Collaborating partners

  • University of Ljubljana
  • Faculty of Computer and Information Science
  • Faculty of Electrical Engineering
  • Robotina d.o.o.

Funding

  • ARRS (J2-8175)

Researchers

Matej Kristan, PhD
Matej Kristan, PhD
Janez Perš
Janez Perš
Borja Bovcon, PhD
Borja Bovcon, PhD
Jon Muhovič, MSc
Jon Muhovič, MSc
Danijel Skočaj, PhD
Danijel Skočaj, PhD
Luka Čehovin Zajc, PhD
Luka Čehovin Zajc, PhD
Alan Lukežič, PhD
Alan Lukežič, PhD

Mission

Over the last decade the research in “field robotics” has resulted in development of small-sized (~2m long) unmanned surface vehicles (USVs) that can be manually guided or used to follow a pre-programmed path. Due to their portability and ability to navigate relatively shallow waters and narrow marinas, their potential use is indeed large, ranging from coastal water and environmental surveillance, to inspection of man-made structures above and below water surface.
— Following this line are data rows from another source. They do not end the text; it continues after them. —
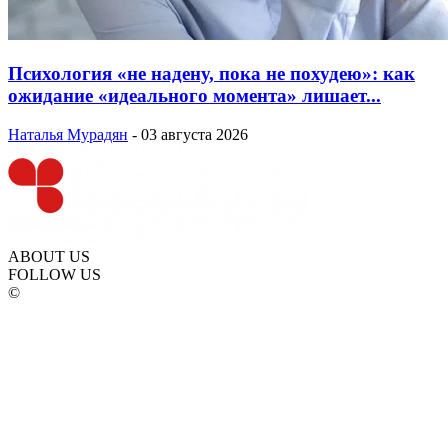
Психология «не надену, пока не похудею»: как
ожидание «идеального момента» лишает...
Наталья Мурадян
-
03 августа 2026
ABOUT US
FOLLOW US
©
A lot of research in USV has been dedicated to development of hardware, low-level guidance, control, self-organization and communication systems, but the level of autonomy in small-sized USVs is still relatively low. The reason is that research in advanced environment perception capabilities required for a long-term autonomous performance in uncontrolled environments lags behind the control and hardware research. Cameras as light-weight, low-power, information-rich sensors are becoming a viable alternative or addition to other sensorial modalities.
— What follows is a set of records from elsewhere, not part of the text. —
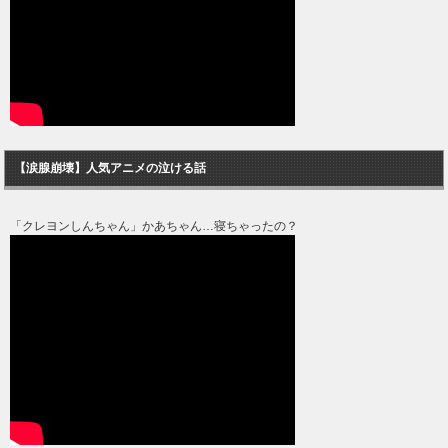
【涙腺崩壊】人気アニメの泣ける話
「クレヨンしんちゃん」かあちゃん…寝ちゃったの？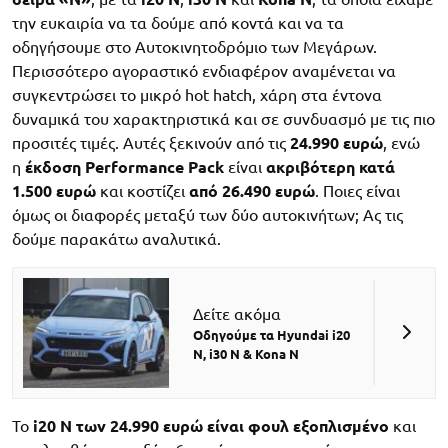
την ευκαιρία να τα δούμε από κοντά και να τα
οδηγήσουμε στο Αυτοκινητοδρόμιο των Μεγάρων.
Περισσότερο αγοραστικό ενδιαφέρον αναμένεται να
συγκεντρώσει το μικρό hot hatch, χάρη στα έντονα
δυναμικά του χαρακτηριστικά και σε συνδυασμό με τις πιο
προσιτές τιμές. Αυτές ξεκινούν από τις
24.990 ευρώ
, ενώ
η
έκδοση Performance Pack
είναι
ακριβότερη κατά
1.500 ευρώ
και κοστίζει
από 26.490 ευρώ
. Ποιες είναι
όμως οι διαφορές μεταξύ των δύο αυτοκινήτων; Ας τις
δούμε παρακάτω αναλυτικά.
Δείτε ακόμα
Οδηγούμε τα Hyundai i20
N, i30 N & Kona N
Το
i20 N των 24.990 ευρώ είναι φουλ εξοπλισμένο
και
The project overarching goal is to develop functionalities required for robust autonomous navigation of USVs in uncontrolled environments, primarily relying on the captured visual information. The objectives are to develop efficient and robust computer vision approaches for obstacle detection, long-term tracking and fusion with other sensors and camera modalities. A critical requirement of the approaches will be real-time performance, environment adaptation and long-term robustness to temporary failures of sensory information and visual uncertainties. We will propose a framework that will combine such approaches into a model of robot environment, thus enabling robust long-term fully autonomous operation. The developed framework will be verified and validated on an existing integrated system, a USV, performing in real environment.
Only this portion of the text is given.